**TASK REQUIREMENTS**.
Every line containing "actually" should be identified and copied from the data below.

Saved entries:
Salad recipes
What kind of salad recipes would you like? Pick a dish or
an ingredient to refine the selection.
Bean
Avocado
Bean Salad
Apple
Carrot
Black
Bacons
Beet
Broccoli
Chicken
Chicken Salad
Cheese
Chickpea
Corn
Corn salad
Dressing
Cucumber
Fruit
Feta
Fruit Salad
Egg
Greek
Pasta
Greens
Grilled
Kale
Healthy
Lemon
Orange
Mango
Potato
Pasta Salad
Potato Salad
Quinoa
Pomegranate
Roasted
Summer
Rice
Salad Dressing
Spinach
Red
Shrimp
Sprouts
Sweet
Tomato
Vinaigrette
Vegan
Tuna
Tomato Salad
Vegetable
* * *
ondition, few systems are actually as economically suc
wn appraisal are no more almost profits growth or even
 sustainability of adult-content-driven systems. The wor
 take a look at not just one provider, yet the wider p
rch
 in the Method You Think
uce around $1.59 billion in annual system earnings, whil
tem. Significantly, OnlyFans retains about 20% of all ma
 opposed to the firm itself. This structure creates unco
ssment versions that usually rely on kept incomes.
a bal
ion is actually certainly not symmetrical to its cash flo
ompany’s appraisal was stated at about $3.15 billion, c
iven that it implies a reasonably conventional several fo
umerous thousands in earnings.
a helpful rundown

**EXPECTED ANSWER**.
ondition, few systems are actually as economically suc
ion is actually certainly not symmetrical to its cash flo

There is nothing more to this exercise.